Значит, можно справиться! Теперь-то уже нет сомнения в том, что она, Силле, по праву находится тут, на фабрике, и сидит здесь, на этом стуле. Больше нет опасения, что она играет во взрослую, она и на самом деле взрослая. Если работа подтверждает, то и самый неверующий должен поверить. Даже ты сама должна поверить, ты, которая после отца и матери была, возможно, единственной, кто в глубине души еще сомневался.

Какое хорошее может быть у человека настроение!

— Ха! — воскликнула Мерле и распрямилась над своими коробками. — Радуешься, будто геройство совершила. Я сегодня сделала на целых девять коробок больше и то молчу. Ну что такого — девяносто коробок! Лучше спроси у бригадира, какая норма у взрослых фасовщиц.

«Ну вот, все!» — подумала Силле. Мама была права, когда говорила, что слишком большая радость продолжается всего мгновение. Будто ее и не было.

— Чего молчишь? Спрашивай! — воскликнула Мерле.

И сама через весь зал обратилась к Эндле, которая в противоположном конце стола записывала результаты работы.

— Наши молодые фасовщицы за семичасовой рабочий день должны расфасовать примерно сто десять — сто двадцать коробок такого размера. Если не больше, — сказала Эндла. — Но ведь вы, дети, не станете равняться со взрослыми? У вас совершенно особые условия и другие нормы.
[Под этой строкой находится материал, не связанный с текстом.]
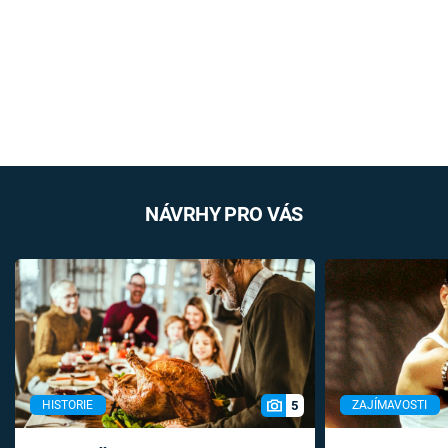
NÁVRHY PRO VÁS
5
HISTORIE
ZAJÍMAVOSTI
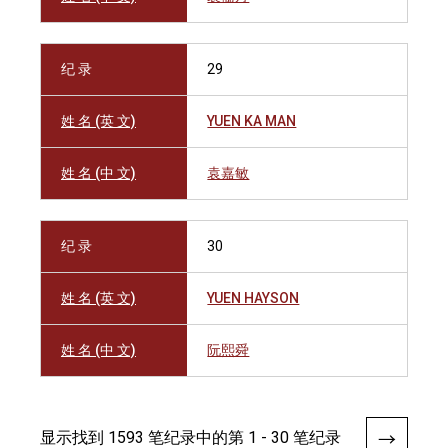
纪 录
29
姓 名 (英 文)
YUEN KA MAN
姓 名 (中 文)
袁嘉敏
纪 录
30
姓 名 (英 文)
YUEN HAYSON
姓 名 (中 文)
阮熙舜
显示找到 1593 笔纪录中的第 1 - 30 笔纪录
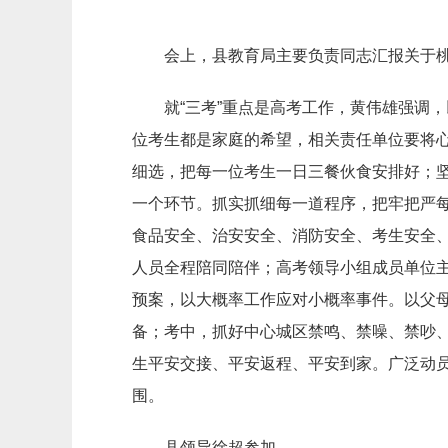
会上，县教育局主要负责同志汇报关于桃
就“三考”重点是高考工作，黄伟雄强调
位考生都是家庭的希望，相关责任单位要将
细选，把每一位考生一日三餐伙食安排好；
一个环节。抓实抓细每一道程序，把牢把严
食品安全、治安安全、消防安全、考生安全
人员全程陪同陪伴；高考领导小组成员单位
预案，以大概率工作应对小概率事件。以父
备；考中，抓好中心城区禁鸣、禁噪、禁吵
生平安交接、平安返程、平安到家。广泛动
围。
县领导徐超参加。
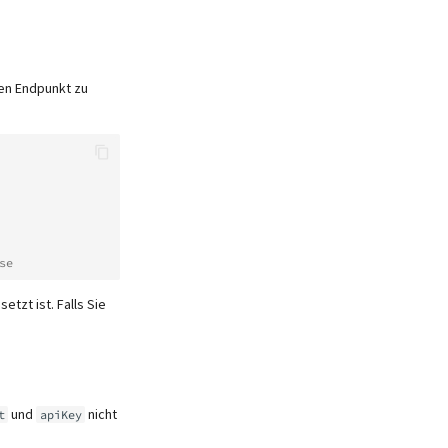
en Endpunkt zu
se
etzt ist. Falls Sie
und
nicht
t
apiKey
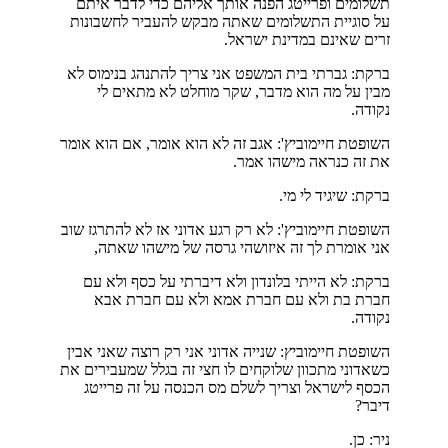
תשלומים ופרייטג הפנה אותך אליהם כדי לדבר איתם
על סוגיית התשלומים שאתה מבקש להעביר לחשבונות
זרים שאינם במדינת ישראל.
ברקת: גברתי בית המשפט אני צריך להתנהג בנימוס לא
מבין על מה הוא מדבר, שקר מוחלט לא מתאים לי
נקודה.
השופטת חיימוביץ': אגב זה לא הוא אומר, אם הוא אומר
את זה כנראה מישהו אמר.
ברקת: שיגיד לי מי.
השופטת חיימוביץ': לא רק רגע אדוני אז לא להתרגז שוב
אני אומרת לך זה איזושהי גרסה של מישהו שאתה,
ברקת: לא הייתי בלונדון ולא דיברתי על כסף ולא עם
חברת בת ולא עם חברת אמא ולא עם חברת אבא
נקודה.
השופטת חיימוביץ: שנייה אדוני אני רק רוצה שאני אבין
כשאדוני מתכוון שלוקחים לו חצי זה בגלל שמעבירים את
הכסף לישראל וצריך לשלם מס הכנסה על זה פרייטג
דיבר?
ניר: כן.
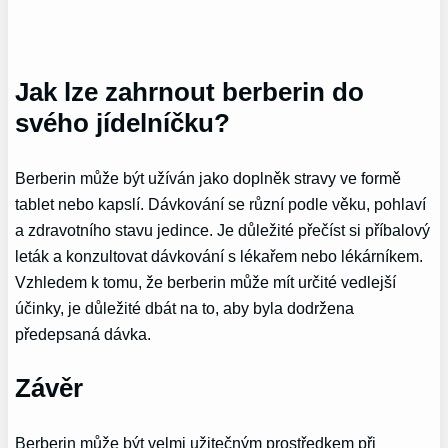
Jak lze zahrnout berberin do
svého jídelníčku?
Berberin může být užíván jako doplněk stravy ve formě
tablet nebo kapslí. Dávkování se různí podle věku, pohlaví
a zdravotního stavu jedince. Je důležité přečíst si příbalový
leták a konzultovat dávkování s lékařem nebo lékárníkem.
Vzhledem k tomu, že berberin může mít určité vedlejší
účinky, je důležité dbát na to, aby byla dodržena
předepsaná dávka.
Závěr
Berberin může být velmi užitečným prostředkem při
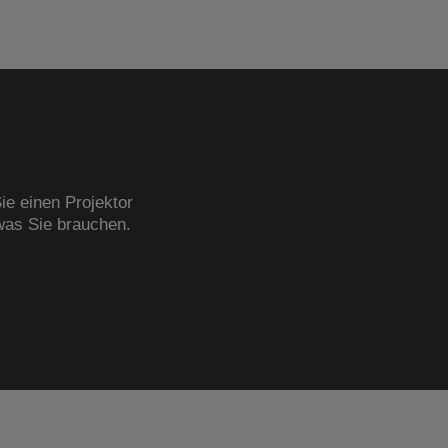
ie einen Projektor
was Sie brauchen.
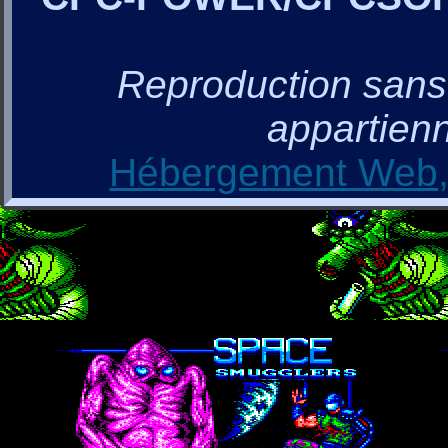
Reproduction sans a
appartienn
Hébergement Web, 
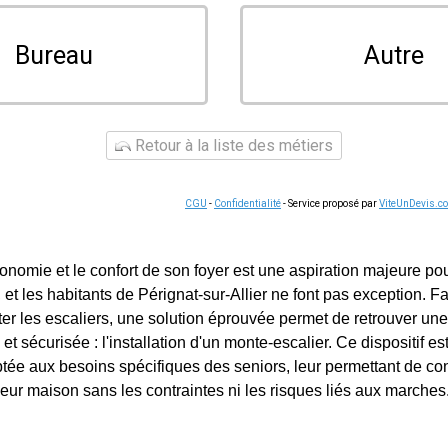
Bureau
Autre
Retour à la liste des métiers
CGU
-
Confidentialité
- Service proposé par
ViteUnDevis.c
onomie et le confort de son foyer est une aspiration majeure p
et les habitants de Pérignat-sur-Allier ne font pas exception. F
er les escaliers, une solution éprouvée permet de retrouver une 
t sécurisée : l'installation d'un monte-escalier. Ce dispositif est
ée aux besoins spécifiques des seniors, leur permettant de con
eur maison sans les contraintes ni les risques liés aux marches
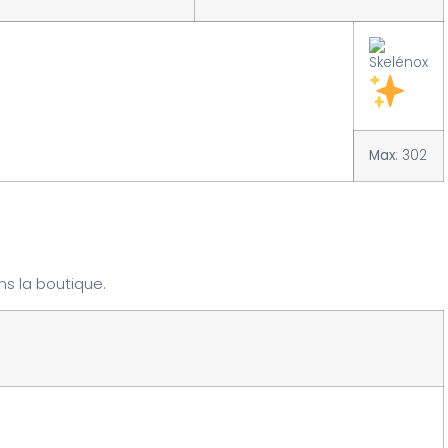
Max
: 302
ns la boutique.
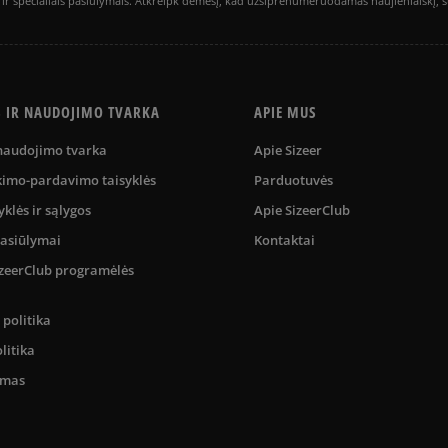
is ir specialiais pasiūlymais. Atkreipk dėmesį, kad užsiprenumeruodamas naujienlaiškį, 
S IR NAUDOJIMO TVARKA
APIE MUS
 naudojimo tvarka
Apie Sizeer
kimo-pardavimo taisyklės
Parduotuvės
yklės ir sąlygos
Apie SizeerClub
pasiūlymai
Kontaktai
SizeerClub programėlės
politika
litika
umas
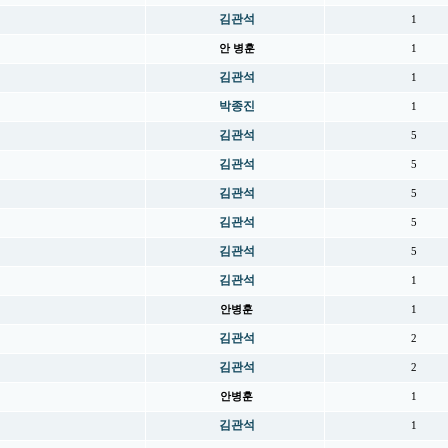
김관석
1
안 병훈
1
김관석
1
박종진
1
김관석
5
김관석
5
김관석
5
김관석
5
김관석
5
김관석
1
안병훈
1
김관석
2
김관석
2
안병훈
1
김관석
1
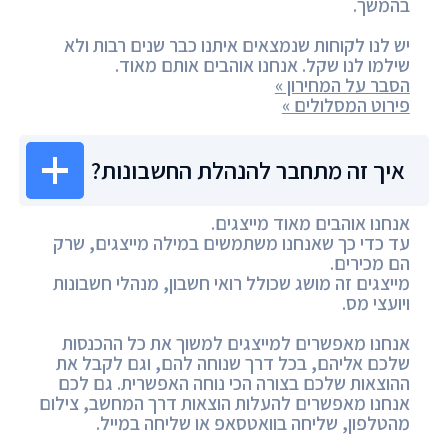
בהמשך.
יש לנו לקוחות שנמצאים איתנו כבר שנים רבות ולא
שילמו לנו שקל. אנחנו אוהבים אותם מאוד.
הסבר על המחירון »
פירוט המסלולים »
איך זה מתחבר להנהלת החשבונות?
אנחנו אוהבים מאוד מייצגים.
עד כדי כך שאנחנו משתמשים במילה מייצגים, שרק
הם מכירים.
מייצגים זה מושג שכולל רואי חשבון, מנהלי חשבונות
ויועצי מס.
אנחנו מאפשרים למייצגים למשוך את כל ההכנסות
שלכם אליהם, בכל דרך שנוחה להם, וגם לקבל את
ההוצאות שלכם בצורה הכי נוחה האפשרית. גם לכם
אנחנו מאפשרים להעלות הוצאות דרך המחשב, צילום
מהטלפון, שליחה בוואטסאפ או שליחה במייל.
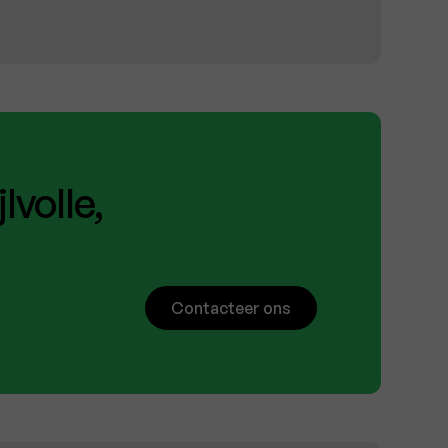
lvolle,
Contacteer ons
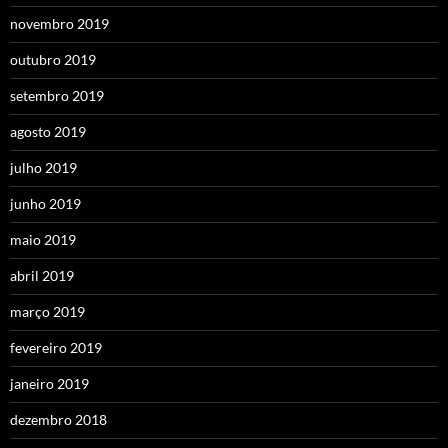
novembro 2019
outubro 2019
setembro 2019
agosto 2019
julho 2019
junho 2019
maio 2019
abril 2019
março 2019
fevereiro 2019
janeiro 2019
dezembro 2018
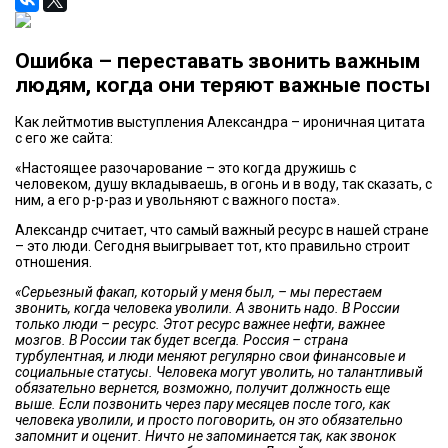
Ошибка – переставать звонить важным
людям, когда они теряют важные посты
Как лейтмотив выступления Александра – ироничная цитата
с его же сайта:
«Настоящее разочарование – это когда дружишь с
человеком, душу вкладываешь, в огонь и в воду, так сказать, с
ним, а его р-р-раз и увольняют с важного поста».
Александр считает, что самый важный ресурс в нашей стране
– это люди. Сегодня выигрывает тот, кто правильно строит
отношения.
«Серьезный факап, который у меня был, – мы перестаем
звонить, когда человека уволили. А звонить надо. В России
только люди – ресурс. Этот ресурс важнее нефти, важнее
мозгов. В России так будет всегда. Россия – страна
турбулентная, и люди меняют регулярно свои финансовые и
социальные статусы. Человека могут уволить, но талантливый
обязательно вернется, возможно, получит должность еще
выше. Если позвонить через пару месяцев после того, как
человека уволили, и просто поговорить, он это обязательно
запомнит и оценит. Ничто не запоминается так, как звонок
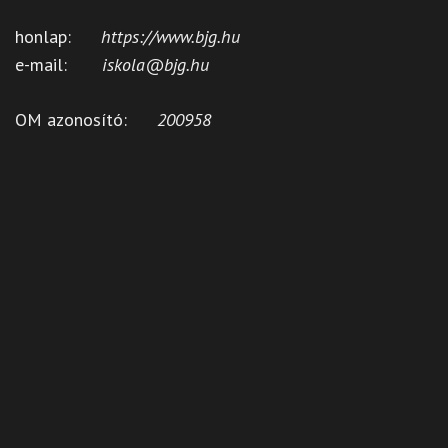
honlap:
https://www.bjg.hu
e-mail:
iskola@bjg.hu
OM azonosító:
200958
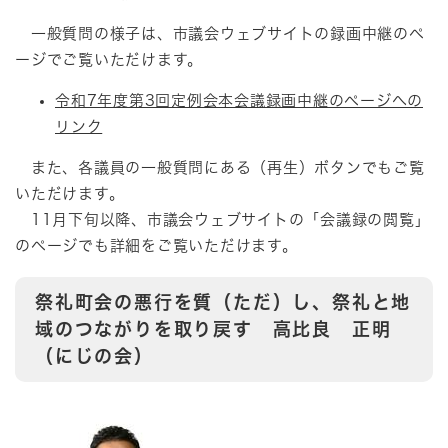
一般質問の様子は、市議会ウェブサイトの録画中継のペ
ージでご覧いただけます。
令和7年度第3回定例会本会議録画中継のページへの
リンク
また、各議員の一般質問にある（再生）ボタンでもご覧
いただけます。
11月下旬以降、市議会ウェブサイトの「会議録の閲覧」
のページでも詳細をご覧いただけます。
祭礼町会の悪行を質（ただ）し、祭礼と地
域のつながりを取り戻す 高比良 正明
（にじの会）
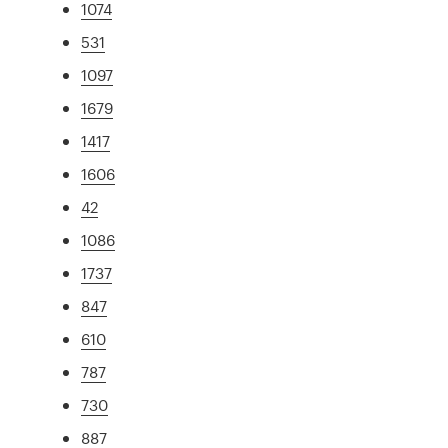
1074
531
1097
1679
1417
1606
42
1086
1737
847
610
787
730
887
— Слышала? Сто двадцать и, быть может, еще больше, — повторила Мерле. — А на много они старше нас? Всего на полтора-два года — девочки из нашей школы прошлого выпуска. Сама знаешь их. А ты радуешься: сделала девяносто три! Смешно немного и по-детски как-то.

Силле побледнела. Она увидела выжидающий взгляд Хийе: «Ну, что ты ответишь Мерле?» Но Силле молчала.

Тогда Хийе сама сказала:

— Да, те, кто постарше, могли бы тут повеселиться над нами и попрыгать, как прыгала ты вчера над своими девяноста коробками. Буду иметь в виду, Мерле. Если бы мне еще осилить эти проклятые восемь коробок…

Силле поднялась и попросила Нийду поторопиться.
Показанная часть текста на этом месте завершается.